Last year, we published an article in our blog explaining how facial recognition works with face masks. There we presented our facial recognition model results, which achieves 58% accuracy on masked face images.
Since then, we have modified our algorithm for generating synthetic images of faces in masks. Our model's results on the accuracy metric have significantly improved. We also prepared a dataset with authentic pictures of people wearing masks. It can be used as a benchmark for face recognition systems in a coronavirus pandemic era.
Why It Matters
Most people wear face masks during the COVID-19 pandemic. Especially in public places, where wearing a mask is a requirement. This condition challenges many applications that rely on facial recognition technologies. User identification and authentication applications are becoming unreliable and less secure. It is leading to problems with unauthorized access and data privacy violations:
- payment in the banks with the user identification by his face
- monitoring of passengers at airports, train stations, subways
- access to devices by owner's face
Let's look at the main reasons why facial recognition technologies don't work well with masked faces.

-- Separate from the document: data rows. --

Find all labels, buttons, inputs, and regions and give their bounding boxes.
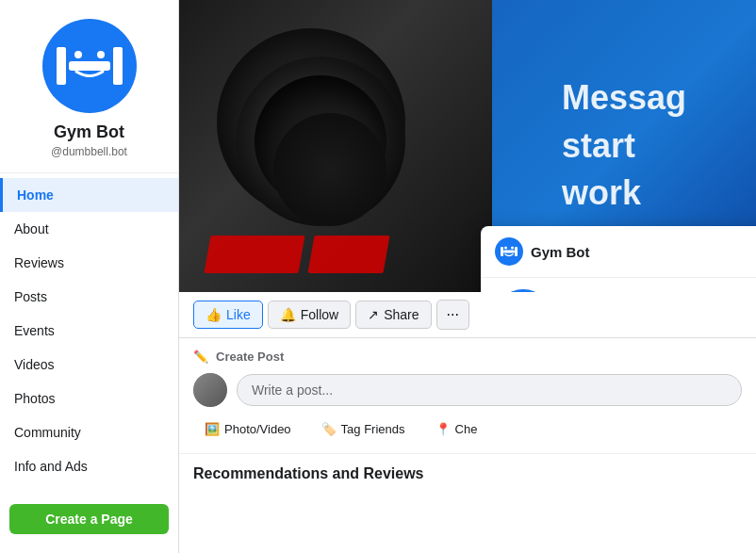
popup-info-row: 169 people like this Health/Beauty <box>495 289 756 292</box>
popup-title: Gym Bot <box>531 244 590 260</box>
svg-point-12 <box>504 247 507 250</box>
photo-video-label: Photo/Video <box>224 422 291 436</box>
post-actions: 🖼️ Photo/Video 🏷️ Tag Friends 📍 Che <box>193 416 742 442</box>
sidebar-item-events[interactable]: Events <box>0 314 178 348</box>
svg-rect-11 <box>503 251 515 253</box>
action-bar: 👍 Like 🔔 Follow ↗ Share ··· <box>179 292 756 338</box>
composer-avatar <box>193 373 227 407</box>
tag-friends-label: Tag Friends <box>341 422 405 436</box>
profile-handle: @dumbbell.bot <box>51 145 127 158</box>
svg-rect-6 <box>69 61 110 71</box>
photo-icon: 🖼️ <box>205 422 220 436</box>
follow-button[interactable]: 🔔 Follow <box>268 301 351 329</box>
tag-icon: 🏷️ <box>321 422 337 436</box>
cover-left <box>179 0 492 292</box>
svg-point-7 <box>74 51 82 58</box>
sidebar-item-reviews[interactable]: Reviews <box>0 246 178 280</box>
post-composer: Write a post... <box>193 373 742 407</box>
photo-video-button[interactable]: 🖼️ Photo/Video <box>193 416 303 442</box>
profile-name: Gym Bot <box>54 122 124 142</box>
popup-page-icon <box>495 237 523 266</box>
svg-rect-3 <box>113 47 123 85</box>
sidebar-item-videos[interactable]: Videos <box>0 348 178 382</box>
reviews-title: Recommendations and Reviews <box>193 465 742 482</box>
like-label: Like <box>226 307 251 322</box>
svg-rect-10 <box>515 247 518 256</box>
popup-body: 169 people like this Health/Beauty 💬 Typ… <box>481 278 756 292</box>
sidebar-nav: Home About Reviews Posts Events Videos P… <box>0 173 178 495</box>
share-icon: ↗ <box>368 307 379 322</box>
popup-overlay: Gym Bot × <box>481 226 756 292</box>
sidebar-profile: Gym Bot @dumbbell.bot <box>0 0 178 173</box>
reviews-section: Recommendations and Reviews <box>179 454 756 553</box>
profile-avatar <box>42 19 137 113</box>
sidebar-item-home[interactable]: Home <box>0 178 178 212</box>
create-post-label: Create Post <box>216 350 284 364</box>
popup-avatar <box>495 289 551 292</box>
sidebar-item-posts[interactable]: Posts <box>0 280 178 314</box>
cover-line-2: start <box>562 122 686 170</box>
sidebar-item-info-and-ads[interactable]: Info and Ads <box>0 449 178 483</box>
create-post-header: ✏️ Create Post <box>193 350 742 364</box>
svg-rect-5 <box>117 70 123 77</box>
svg-rect-9 <box>501 247 503 256</box>
check-in-label: Che <box>455 422 478 436</box>
follow-icon: 🔔 <box>280 307 296 322</box>
sidebar-item-photos[interactable]: Photos <box>0 382 178 415</box>
pencil-icon: ✏️ <box>193 350 208 364</box>
check-in-button[interactable]: 📍 Che <box>424 416 489 442</box>
popup-left: 169 people like this Health/Beauty 💬 Typ… <box>481 278 756 292</box>
sidebar: Gym Bot @dumbbell.bot Home About Reviews… <box>0 0 179 553</box>
tag-friends-button[interactable]: 🏷️ Tag Friends <box>310 416 417 442</box>
post-area: ✏️ Create Post Write a post... 🖼️ Photo/… <box>179 338 756 454</box>
more-button[interactable]: ··· <box>436 300 469 330</box>
cover-line-3: work <box>562 170 686 217</box>
like-icon: 👍 <box>205 307 222 322</box>
svg-rect-1 <box>57 55 62 62</box>
checkin-icon: 📍 <box>436 422 451 436</box>
create-page-button[interactable]: Create a Page <box>9 504 169 534</box>
svg-point-8 <box>97 51 105 58</box>
popup-header: Gym Bot × <box>481 226 756 278</box>
sidebar-item-community[interactable]: Community <box>0 415 178 449</box>
like-button[interactable]: 👍 Like <box>193 301 263 329</box>
share-button[interactable]: ↗ Share <box>355 301 431 329</box>
sidebar-item-about[interactable]: About <box>0 212 178 246</box>
svg-rect-4 <box>117 55 123 62</box>
follow-label: Follow <box>301 307 338 322</box>
share-label: Share <box>384 307 419 322</box>
svg-rect-2 <box>57 70 62 77</box>
cover-area: Messag start work <box>179 0 756 292</box>
cover-line-1: Messag <box>562 74 686 122</box>
post-input[interactable]: Write a post... <box>237 374 742 406</box>
svg-rect-0 <box>57 47 66 85</box>
cover-text: Messag start work <box>543 56 705 236</box>
svg-point-13 <box>511 247 514 250</box>
main-content: Messag start work <box>179 0 756 553</box>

Facial Features Under Masks
In order to identify the person on the screen, facial recognition technologies use the facial feature points of the person's face: eyebrows, eyes, nose bridge, lips, and so on. Unfortunately, the face mask makes many features unable to use.
They hide most of the features relating to the chin and nose. For example, masks cover all signs of the lips completely. Since today's facial recognition technologies rely heavily on the quality and number of facial feature points, this will undoubtedly affect their performance.
Facial features of the upper half of the face, such as eyes and eyebrows, might be enough to recognize a person wearing a mask - if images in use are of high-quality. However, high-quality images are not available in most cases, especially for cameras in public places, airports, offices, and so on. Pictures taken by public cameras differ in the angle of shooting, lighting, distance to the camera, noise, compression.
The core thing about today's facial recognition technologies is the use of deep learning, which requires a large amount of training data. At present, there are no publicly available datasets of masked face images. This also limits the performance of facial recognition. One possible answer to this problem is the generation of synthetic data.
We tried two approaches to generate a synthetic dataset of incompletely exposed faces. The first is replacing the lower half of the face with random noise, as in the example below.
The second approach involves detecting facial feature points, triangulation of mask templates, and matching points of the face and mask, as we did in the past article.
The problem with the second approach was that we extracted face mask templates directly from images. As it is not easy to detect facial feature points under the mask, these mask templates contained a lot of noise and often had rough corners. As a result, the synthetic data obtained from these masks visually did not look very good.
In order to solve this problem, we manually marked up the critical points on the mask templates, which significantly improved the quality of the synthetic data.
For the purpose of training and evaluating a deep learning model for face recognition, we have generated two synthetic datasets of masked faces. The first one is based on a large-scale face dataset, VGGFace2 (9131 persons with 300 images each), on which we have applied masks and used them for training. To evaluate the face recognition model's performance, we have generated a masked version of the Labelled Faces in the Wild (LFW) dataset. LFW is the standard dataset for performance evaluation in the industry.
Real-World Masked Faces Dataset
In addition to the datasets' synthetic masked version, we also created and preprocessed a dataset of real-world masked faces. It consists of images of athletes, celebrities, politicians. At the moment, it includes 100 identities and 450 photos in total. For each identity, there are images of the face with and without a mask.
Creating such a dataset aims to answer the question: will a model trained on fully synthetic data work well on real-world data? This dataset is available to everyone, and you can download it here.
To evaluate our face recognition model's performance, we use the accuracy metric as described in the paper "Facenet: A unified embedding for face recognition and clustering." The face recognition model, receiving a pair of face images, must determine whether they belong to the same person or not.
After 15 training epochs, on the masked version of the LFW dataset, our model achieves an accuracy of 97.7667%. On the real-world masked dataset, it achieves 95.5039%.
As you can see, our fully synthetic dataset is usable for training an effective face recognition model. And we can improve this result by utilizing higher resolution images. Since we used small resolution images of faces and mask covers most of it, the neural network is weaker at extracting features with a good generalizing ability.